What to do about hip dips
Since you can’t diet or exercise your hip dips away, you might as well embrace them or at least be neutral towards them. I highly recommend looking up the #hipdip hashtag on Instagram to see the sheer variety of beautiful bodies with hip dips.
If you’re the kind of person who keeps up with influencers, consider seeking out ones with a similar body type to yours. I’m a huge fan of influencers like Bree Lenehan and Josephine Livin, who post side-by-side images of their posed and unposed bodies.
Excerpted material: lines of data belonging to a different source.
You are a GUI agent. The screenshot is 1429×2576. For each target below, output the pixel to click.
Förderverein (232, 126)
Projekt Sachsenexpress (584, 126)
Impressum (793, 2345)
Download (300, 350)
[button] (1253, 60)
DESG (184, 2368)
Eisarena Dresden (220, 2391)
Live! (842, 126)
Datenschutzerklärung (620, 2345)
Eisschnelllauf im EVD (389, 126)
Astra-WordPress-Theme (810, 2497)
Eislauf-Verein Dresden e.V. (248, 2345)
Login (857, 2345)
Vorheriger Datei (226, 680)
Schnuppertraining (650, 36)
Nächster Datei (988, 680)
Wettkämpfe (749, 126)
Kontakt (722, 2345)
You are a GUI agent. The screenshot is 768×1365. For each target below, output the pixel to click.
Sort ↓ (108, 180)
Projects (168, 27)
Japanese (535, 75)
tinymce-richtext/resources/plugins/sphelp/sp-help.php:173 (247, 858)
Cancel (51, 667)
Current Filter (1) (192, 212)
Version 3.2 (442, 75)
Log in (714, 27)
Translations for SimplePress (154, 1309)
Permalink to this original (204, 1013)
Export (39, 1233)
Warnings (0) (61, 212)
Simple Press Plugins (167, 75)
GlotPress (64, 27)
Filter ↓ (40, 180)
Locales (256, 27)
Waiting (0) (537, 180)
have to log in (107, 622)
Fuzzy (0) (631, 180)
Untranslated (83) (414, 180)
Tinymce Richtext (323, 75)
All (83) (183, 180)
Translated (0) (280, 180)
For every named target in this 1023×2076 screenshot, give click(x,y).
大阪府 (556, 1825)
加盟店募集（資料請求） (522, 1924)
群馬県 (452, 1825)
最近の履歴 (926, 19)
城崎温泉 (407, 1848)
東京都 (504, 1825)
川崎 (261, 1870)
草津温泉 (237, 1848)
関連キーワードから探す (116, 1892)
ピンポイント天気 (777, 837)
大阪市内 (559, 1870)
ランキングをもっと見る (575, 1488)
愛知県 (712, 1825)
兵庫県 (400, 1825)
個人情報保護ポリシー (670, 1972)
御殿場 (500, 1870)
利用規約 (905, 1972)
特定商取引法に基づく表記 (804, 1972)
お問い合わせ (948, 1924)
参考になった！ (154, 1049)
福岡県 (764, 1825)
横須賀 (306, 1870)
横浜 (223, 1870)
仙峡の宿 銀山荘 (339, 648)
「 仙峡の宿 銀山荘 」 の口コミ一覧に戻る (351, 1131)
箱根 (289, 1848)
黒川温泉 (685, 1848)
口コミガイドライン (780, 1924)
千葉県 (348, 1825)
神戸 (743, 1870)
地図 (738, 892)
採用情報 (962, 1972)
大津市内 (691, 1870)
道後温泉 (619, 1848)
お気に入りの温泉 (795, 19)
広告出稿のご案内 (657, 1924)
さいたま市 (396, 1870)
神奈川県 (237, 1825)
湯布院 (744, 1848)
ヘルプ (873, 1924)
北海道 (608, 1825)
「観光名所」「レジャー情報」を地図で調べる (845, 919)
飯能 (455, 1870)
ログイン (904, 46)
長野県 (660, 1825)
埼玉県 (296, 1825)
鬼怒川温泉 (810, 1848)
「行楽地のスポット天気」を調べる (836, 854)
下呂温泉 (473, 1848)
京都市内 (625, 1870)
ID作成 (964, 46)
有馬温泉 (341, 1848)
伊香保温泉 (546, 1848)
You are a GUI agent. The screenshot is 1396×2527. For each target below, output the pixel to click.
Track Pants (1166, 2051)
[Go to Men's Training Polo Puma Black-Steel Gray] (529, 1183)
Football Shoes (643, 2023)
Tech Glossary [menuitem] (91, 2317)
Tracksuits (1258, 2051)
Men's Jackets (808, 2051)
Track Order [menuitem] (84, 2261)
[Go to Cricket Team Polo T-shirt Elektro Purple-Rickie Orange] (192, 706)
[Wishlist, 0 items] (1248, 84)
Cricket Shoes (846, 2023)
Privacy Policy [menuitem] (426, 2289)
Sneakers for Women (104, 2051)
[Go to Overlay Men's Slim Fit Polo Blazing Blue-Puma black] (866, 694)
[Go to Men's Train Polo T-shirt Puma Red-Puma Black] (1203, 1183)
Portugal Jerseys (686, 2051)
I also suggest reading up on body positivity and body neutrality. I go through big swings of loving and hating my appearance, so cultivating a neutral attitude has helped me feel healthier.
Own your body
For the most part, I don’t see why you or anyone else should worry about their hip dips, and neither does Gray. “The term itself frustrates me since the phrase is neutral but has been given a negative meaning,” she said. “They are dips in your hips. That is all. It’s similar to saying some people have curly hair. Yes, they do, and there’s nothing wrong with it.”
Now that I’ve noticed them, I can embrace my hip dips. They’re neither good nor bad — just another part of me. “The best thing you can do is strive to be the healthiest version of yourself physically and mentally,” Gray said.
Sure, picking up an exercise habit may have led to some visual changes I didn’t expect. But more importantly, it took care of niggling pains and allowed me to have a more functional body — I think that’s what’s truly worth celebrating, hip dips and all.